Flower Expert at ArenaFlowers.com, Asta Foufas
“Flowers are living things, they are breathing just like you and I and this respiration consumes food (sugars). Once removed from the plant, flowers have lost their supply of food (sugars produced in the leaves by photosynthesis) and other nutrients or hormones that are imported by the flowers. This is also because most living rooms have a rather low light level – maybe only 10% of the intensity of natural sunlight (and of a very different wavelength to natural light). The commercial sachets of ‘flower food’ try to provide an alternative source of these foodstuffs as well containing a bacteriocide to prevent the growth of bacteria in the water. Bacteria make the water cloudy and unsightly but they may also proliferate to the point where they block the stem end and prevent water uptake.”
Independent Flower Scientist at Royal Holloway, Dr Tony SteadSee Dr Stead’s profile
It is very important to use the plant food that you get with your bouquet. As our research has shown, the presentability of your flowers will fade quickly without the necessary nutrients. This is down to two factors. Nutrients and water.
Flower food contains substances that kill bacteria. Bacteria in vase water will clog up the base of the stem, and will restrict the water supply to the flowers. As a result, the flowers and the stems will lose their rigidity, and will quickly begin to droop.

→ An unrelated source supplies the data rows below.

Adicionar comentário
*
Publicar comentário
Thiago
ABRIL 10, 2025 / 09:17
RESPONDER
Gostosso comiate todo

PH levels within the vase water are also important to ensure that the flowers can take up nutrients as quickly and as efficiently as possible. The normal ideal PH for flowers is 6.5. If vase water is too acidic or too alkaline, the nutrients that the plant needs, such as iron and nitrogen, cannot be dissolved in the vase water. Therefore the water that the flower takes in will not contain the necessary nutrients. As a result, the PH regulators in Chrysal flower food aim to keep the PH of the vase water at 6.5, so that the plant can absorb the necessary nutrients.

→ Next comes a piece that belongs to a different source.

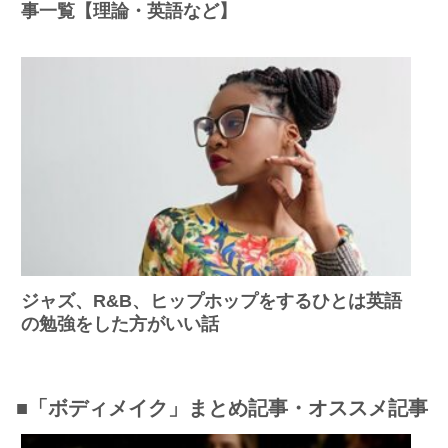
事一覧【理論・英語など】
ジャズ、R&B、ヒップホップをするひとは英語
の勉強をした方がいい話
■「ボディメイク」まとめ記事・オススメ記事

Once the flowers have lost their colour and their vitality, and the bottom of the stems are covered in bacteria, then you will end up throwing them away! However if you use the Chrysal sachet that is included in your bouquet, you will be able to prolong the life of your bouquet. The longer your flowers stay alive and presentable, the more enjoyment you will get for the money that you spent on them.